Exercise directions:
The first line of the entries through the line bearing "A AMESP apresenta": copy these lines exactly and return nothing else.

(Collection entries)
= = =
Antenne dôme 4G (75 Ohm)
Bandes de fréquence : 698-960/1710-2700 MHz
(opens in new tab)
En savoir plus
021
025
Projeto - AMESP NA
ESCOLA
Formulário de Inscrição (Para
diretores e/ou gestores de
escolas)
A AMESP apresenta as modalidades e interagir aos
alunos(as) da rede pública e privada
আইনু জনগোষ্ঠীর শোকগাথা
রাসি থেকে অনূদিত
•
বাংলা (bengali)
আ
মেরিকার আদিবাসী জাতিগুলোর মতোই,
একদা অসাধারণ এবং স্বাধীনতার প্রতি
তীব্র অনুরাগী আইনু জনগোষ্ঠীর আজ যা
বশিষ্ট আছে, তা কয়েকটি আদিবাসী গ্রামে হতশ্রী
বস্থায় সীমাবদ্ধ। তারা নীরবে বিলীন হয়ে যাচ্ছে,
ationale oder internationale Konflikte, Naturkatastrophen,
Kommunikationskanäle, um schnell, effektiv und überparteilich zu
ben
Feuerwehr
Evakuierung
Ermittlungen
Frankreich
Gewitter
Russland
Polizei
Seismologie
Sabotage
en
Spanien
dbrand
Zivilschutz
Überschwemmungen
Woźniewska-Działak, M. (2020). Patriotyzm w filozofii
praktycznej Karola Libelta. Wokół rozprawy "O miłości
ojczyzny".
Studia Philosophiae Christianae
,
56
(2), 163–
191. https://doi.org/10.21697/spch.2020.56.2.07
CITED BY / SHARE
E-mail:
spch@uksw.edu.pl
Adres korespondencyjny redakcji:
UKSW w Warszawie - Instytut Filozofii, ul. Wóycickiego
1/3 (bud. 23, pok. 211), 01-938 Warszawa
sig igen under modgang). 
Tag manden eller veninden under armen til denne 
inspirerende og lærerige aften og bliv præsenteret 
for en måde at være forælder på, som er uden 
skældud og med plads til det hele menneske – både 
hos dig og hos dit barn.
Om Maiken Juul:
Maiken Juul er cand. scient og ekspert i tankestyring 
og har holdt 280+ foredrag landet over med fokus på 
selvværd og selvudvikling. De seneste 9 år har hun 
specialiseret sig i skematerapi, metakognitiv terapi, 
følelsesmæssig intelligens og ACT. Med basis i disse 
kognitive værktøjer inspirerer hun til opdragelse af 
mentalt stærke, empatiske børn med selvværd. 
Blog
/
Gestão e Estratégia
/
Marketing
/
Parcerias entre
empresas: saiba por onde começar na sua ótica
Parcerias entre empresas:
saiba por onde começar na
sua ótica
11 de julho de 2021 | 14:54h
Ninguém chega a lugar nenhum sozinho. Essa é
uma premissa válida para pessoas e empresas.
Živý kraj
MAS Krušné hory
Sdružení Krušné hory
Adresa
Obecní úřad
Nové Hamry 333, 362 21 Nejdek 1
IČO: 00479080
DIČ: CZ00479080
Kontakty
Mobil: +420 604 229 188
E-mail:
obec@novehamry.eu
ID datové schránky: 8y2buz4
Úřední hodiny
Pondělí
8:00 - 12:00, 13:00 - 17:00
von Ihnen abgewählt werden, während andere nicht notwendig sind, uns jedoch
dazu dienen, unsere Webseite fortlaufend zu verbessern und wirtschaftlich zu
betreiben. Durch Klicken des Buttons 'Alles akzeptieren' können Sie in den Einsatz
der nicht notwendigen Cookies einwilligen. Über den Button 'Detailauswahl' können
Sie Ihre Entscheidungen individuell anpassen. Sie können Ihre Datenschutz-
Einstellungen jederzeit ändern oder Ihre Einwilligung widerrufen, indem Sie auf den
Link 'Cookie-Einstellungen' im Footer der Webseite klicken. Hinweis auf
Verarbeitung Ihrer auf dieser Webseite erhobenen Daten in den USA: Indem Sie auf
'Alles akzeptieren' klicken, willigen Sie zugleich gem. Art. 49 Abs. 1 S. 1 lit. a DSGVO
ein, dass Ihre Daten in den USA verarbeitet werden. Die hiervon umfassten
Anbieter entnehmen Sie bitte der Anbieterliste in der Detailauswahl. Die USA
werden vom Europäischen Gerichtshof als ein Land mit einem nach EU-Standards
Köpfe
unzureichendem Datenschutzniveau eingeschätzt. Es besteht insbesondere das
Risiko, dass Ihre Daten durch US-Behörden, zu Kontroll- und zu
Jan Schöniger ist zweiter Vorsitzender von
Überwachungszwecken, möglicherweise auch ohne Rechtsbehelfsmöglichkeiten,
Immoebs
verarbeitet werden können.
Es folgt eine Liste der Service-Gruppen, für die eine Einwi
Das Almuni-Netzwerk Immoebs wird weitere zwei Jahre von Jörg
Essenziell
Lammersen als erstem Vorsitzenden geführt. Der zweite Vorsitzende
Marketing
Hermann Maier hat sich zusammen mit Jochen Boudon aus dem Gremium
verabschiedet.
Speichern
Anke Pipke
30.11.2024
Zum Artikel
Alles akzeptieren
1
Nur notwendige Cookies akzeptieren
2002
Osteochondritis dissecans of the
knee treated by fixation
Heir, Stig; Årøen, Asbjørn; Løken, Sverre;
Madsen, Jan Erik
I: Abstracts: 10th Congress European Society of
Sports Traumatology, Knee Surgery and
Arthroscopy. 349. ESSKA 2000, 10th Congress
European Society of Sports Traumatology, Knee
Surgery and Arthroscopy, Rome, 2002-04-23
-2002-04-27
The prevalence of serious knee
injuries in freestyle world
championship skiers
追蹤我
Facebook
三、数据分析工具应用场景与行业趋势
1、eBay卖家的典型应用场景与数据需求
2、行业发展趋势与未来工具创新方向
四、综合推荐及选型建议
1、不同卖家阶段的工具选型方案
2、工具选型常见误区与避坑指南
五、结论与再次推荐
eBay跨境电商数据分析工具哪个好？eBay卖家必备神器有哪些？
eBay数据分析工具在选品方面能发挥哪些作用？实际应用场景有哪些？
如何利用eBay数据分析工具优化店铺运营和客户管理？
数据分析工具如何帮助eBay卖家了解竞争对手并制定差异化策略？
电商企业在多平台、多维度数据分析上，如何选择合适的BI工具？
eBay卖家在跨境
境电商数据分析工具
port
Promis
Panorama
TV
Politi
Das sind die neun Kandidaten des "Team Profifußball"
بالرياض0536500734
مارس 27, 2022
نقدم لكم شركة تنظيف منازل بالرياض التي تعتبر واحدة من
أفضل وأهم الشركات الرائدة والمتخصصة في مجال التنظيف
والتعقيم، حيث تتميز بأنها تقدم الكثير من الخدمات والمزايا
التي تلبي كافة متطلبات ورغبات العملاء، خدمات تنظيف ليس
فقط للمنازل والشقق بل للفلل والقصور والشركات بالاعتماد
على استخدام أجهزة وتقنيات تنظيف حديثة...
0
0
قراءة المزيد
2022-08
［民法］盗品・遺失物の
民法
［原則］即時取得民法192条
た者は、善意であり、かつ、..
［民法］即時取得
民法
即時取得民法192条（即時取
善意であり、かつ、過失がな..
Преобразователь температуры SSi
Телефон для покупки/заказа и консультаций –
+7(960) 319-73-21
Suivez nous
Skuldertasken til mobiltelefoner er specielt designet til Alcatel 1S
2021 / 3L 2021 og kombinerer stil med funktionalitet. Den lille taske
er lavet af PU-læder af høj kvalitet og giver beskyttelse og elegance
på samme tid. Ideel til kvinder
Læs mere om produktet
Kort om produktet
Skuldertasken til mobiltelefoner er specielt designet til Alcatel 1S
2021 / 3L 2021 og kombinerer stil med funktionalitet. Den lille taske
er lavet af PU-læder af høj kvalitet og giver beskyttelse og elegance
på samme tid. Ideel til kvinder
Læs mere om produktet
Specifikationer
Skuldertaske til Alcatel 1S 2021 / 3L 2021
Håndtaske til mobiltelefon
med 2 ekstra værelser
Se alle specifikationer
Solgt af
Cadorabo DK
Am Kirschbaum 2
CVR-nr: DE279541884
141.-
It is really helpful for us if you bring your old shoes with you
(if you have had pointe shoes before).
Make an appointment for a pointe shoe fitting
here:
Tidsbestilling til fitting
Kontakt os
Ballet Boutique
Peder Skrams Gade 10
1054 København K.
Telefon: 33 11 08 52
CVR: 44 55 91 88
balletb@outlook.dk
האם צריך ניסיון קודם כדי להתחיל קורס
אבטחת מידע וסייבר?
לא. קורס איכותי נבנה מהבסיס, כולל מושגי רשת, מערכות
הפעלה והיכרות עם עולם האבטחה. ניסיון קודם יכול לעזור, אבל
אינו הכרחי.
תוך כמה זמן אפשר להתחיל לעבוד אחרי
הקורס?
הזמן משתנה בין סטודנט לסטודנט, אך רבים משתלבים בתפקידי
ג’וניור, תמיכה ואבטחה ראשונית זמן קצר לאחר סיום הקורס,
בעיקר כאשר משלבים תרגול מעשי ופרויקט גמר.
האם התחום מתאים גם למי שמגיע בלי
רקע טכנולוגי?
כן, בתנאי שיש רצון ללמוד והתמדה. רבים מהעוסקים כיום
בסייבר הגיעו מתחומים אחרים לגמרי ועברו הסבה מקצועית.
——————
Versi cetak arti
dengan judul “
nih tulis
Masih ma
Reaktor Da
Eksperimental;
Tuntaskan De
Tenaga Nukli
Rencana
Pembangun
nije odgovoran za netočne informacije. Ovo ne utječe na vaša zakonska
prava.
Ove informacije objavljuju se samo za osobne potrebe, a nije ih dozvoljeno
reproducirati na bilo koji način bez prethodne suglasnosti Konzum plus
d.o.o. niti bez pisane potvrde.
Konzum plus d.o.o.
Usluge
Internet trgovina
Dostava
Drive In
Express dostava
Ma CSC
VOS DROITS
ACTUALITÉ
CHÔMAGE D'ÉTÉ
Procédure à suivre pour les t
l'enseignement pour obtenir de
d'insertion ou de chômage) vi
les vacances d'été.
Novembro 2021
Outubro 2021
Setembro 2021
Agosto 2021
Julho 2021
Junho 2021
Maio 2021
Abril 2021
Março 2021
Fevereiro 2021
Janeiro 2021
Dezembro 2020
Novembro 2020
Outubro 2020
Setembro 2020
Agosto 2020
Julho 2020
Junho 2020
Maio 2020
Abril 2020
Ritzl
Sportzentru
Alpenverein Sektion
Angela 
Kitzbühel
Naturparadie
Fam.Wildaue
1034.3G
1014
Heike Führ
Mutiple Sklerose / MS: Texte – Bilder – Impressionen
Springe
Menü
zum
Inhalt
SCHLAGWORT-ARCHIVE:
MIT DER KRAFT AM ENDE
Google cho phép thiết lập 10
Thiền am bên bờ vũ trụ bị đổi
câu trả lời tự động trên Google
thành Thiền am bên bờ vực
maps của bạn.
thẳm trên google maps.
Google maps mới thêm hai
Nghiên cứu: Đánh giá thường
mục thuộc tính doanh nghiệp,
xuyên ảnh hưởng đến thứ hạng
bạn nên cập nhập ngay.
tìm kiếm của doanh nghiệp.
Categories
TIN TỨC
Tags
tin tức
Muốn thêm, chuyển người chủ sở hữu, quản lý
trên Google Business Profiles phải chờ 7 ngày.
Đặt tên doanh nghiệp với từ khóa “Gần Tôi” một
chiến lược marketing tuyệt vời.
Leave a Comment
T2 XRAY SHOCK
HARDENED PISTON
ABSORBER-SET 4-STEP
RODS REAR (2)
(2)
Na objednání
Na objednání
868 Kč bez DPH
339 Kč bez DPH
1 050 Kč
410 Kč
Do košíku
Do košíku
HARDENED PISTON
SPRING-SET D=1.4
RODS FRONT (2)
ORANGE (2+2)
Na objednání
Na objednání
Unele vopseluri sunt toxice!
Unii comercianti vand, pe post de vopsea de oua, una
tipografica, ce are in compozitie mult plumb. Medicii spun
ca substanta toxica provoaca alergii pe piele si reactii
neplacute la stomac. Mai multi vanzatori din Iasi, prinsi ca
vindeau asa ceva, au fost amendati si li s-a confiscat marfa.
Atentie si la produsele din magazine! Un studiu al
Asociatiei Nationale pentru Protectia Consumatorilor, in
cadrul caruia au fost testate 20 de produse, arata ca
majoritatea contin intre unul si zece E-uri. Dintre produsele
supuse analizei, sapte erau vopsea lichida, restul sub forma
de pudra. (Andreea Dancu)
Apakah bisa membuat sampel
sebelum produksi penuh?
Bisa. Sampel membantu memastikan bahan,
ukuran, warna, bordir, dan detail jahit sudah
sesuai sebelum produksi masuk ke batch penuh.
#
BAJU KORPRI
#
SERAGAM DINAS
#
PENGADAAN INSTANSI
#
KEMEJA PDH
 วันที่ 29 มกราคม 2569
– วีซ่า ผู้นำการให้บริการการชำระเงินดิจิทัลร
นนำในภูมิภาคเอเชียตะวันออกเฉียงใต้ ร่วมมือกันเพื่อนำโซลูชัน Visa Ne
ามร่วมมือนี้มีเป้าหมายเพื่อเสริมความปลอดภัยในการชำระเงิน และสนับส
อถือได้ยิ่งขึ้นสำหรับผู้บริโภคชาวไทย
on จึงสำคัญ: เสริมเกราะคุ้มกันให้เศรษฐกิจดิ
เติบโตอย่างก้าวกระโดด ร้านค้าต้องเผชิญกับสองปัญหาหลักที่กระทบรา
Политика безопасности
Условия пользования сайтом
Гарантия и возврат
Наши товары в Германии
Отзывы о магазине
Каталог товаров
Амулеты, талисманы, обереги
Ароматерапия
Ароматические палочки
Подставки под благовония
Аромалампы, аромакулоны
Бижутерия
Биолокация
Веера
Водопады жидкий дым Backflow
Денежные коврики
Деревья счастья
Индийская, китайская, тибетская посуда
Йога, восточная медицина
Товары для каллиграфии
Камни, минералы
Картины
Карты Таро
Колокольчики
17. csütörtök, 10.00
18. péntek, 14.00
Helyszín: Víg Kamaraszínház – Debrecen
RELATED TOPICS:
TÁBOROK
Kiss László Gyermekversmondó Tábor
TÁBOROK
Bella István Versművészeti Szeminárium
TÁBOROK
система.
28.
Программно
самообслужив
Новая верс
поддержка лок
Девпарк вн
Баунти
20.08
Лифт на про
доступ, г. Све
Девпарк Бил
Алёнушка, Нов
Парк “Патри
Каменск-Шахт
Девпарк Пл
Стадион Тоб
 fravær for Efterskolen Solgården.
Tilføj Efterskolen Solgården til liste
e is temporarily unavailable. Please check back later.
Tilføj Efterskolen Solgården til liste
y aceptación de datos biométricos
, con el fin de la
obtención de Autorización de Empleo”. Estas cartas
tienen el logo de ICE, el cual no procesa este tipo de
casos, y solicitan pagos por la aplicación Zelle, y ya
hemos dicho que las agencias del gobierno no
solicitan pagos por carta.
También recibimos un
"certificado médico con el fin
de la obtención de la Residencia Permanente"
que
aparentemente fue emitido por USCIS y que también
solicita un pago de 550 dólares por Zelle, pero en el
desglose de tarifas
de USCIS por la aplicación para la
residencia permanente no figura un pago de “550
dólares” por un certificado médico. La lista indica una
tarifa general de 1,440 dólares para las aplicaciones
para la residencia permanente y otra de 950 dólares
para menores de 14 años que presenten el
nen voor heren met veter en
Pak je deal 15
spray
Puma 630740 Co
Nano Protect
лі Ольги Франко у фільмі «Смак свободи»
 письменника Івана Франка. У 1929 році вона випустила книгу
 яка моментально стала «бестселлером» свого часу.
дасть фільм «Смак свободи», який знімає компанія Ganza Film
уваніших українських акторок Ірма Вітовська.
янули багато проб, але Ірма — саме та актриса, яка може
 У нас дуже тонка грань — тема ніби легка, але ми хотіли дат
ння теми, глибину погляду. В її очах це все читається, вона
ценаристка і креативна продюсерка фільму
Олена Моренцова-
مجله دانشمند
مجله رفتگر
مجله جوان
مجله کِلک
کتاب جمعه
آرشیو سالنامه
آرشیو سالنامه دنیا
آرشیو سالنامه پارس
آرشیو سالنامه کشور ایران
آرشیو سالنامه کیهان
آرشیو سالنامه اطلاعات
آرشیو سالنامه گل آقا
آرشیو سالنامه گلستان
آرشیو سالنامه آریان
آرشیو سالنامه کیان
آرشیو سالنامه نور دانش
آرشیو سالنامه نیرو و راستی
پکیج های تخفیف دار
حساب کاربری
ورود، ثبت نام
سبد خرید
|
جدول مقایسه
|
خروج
= = =
Task solution:
Antenne dôme 4G (75 Ohm)
Bandes de fréquence : 698-960/1710-2700 MHz
(opens in new tab)
En savoir plus
021
025
Projeto - AMESP NA
ESCOLA
Formulário de Inscrição (Para
diretores e/ou gestores de
escolas)
A AMESP apresenta as modalidades e interagir aos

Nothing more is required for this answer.